American Literature of the Sea and Great Lakes

BOYER, DWIGHT (1912-1977). A journalist, photographer, and feature writer for the Toledo Blade, 1944-1954, and the Cleveland Plain Dealer, 1954-1977, Dwight Boyer grew up and spent his professional life on the south shore of Lake Erie. He turned his personal and professional interest in the history, legends, and folklore of the Great Lakes* into a productive writing career that resulted in five volumes of Great Lakes history and legend. His interest was kindled, as he recounted in the preface to Great Stories of the Great Lakes (1966), by long “yarning” sessions in the darkened pilothouses of Great Lakes freighters and tugs in the Toledo harbor.

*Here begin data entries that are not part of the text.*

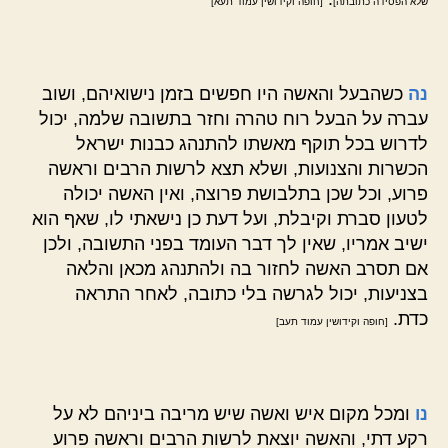
שלא הפסידה כתובתה]
[חופה וקידושין עמוד תעא]
נה
כשהבעל והאשה היו חפשים בזמן נישואיהם, ושוב
עברה על הבעל רוח טהרה וחזר בתשובה שלמה, יכול
לדרוש בכל תוקף מאשתו להתנהג כבנות ישראל
הכשרות והצנועות, ושלא תצא לרשות הרבים וראשה
פרוע, וכל שכן בתלבושת פרוצה, ואין האשה יכולה
לטעון סברת וקיבלת, ועל דעת כן נישאתי לו, שאף הוא
ישיב אמריו, שאין לך דבר העומד בפני התשובה, ולכן
אם תסרב האשה לחזור בה ולהתנהג מכאן והלאה
בצניעות, יכול לגרשה בלי כתובה, לאחר התראה
כדת.
[חופה וקידושין עמוד תעב]
נו
ומכל מקום איש ואשה שיש מריבה ביניהם לא על
רקע דתי, והאשה יוצאת לרשות הרבים וראשה פרוע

The tales in that volume and the four succeeding volumes, Ghost Ships of the Great Lakes (1968), True Tales of the Great Lakes (1971), Strange Adventures of the Great Lakes (1974), and Ships and Men of the Great Lakes (1977), range from the familiar, such as the wreck of the Edmund Fitzgerald* (built 1958) of 10 November 1975 and that of the legendary “Christmas tree ship,” the schooner Rouse Simmons (built c. 1889), which disappeared on her pre- Christmas run from Manistique to Chicago in 1912, to such little-known near legends as those of the workship Andaste (built 1892), lost on 9 September 1929, and the odyssey of the U.S.S. Wolverine, formerly the U.S.S. Michigan (built 1843), ignominiously destroyed, together with a century of Great Lakes history, in 1948. All volumes are illustrated with photos, etchings, and maps and include bibliographies and indexes.

Boyer writes well, and his works are meticulously researched, but he has the voice of an oral storyteller and the ear of a mythmaker. His works are valuable additions to the rich historical and legendary past of the Great Lakes.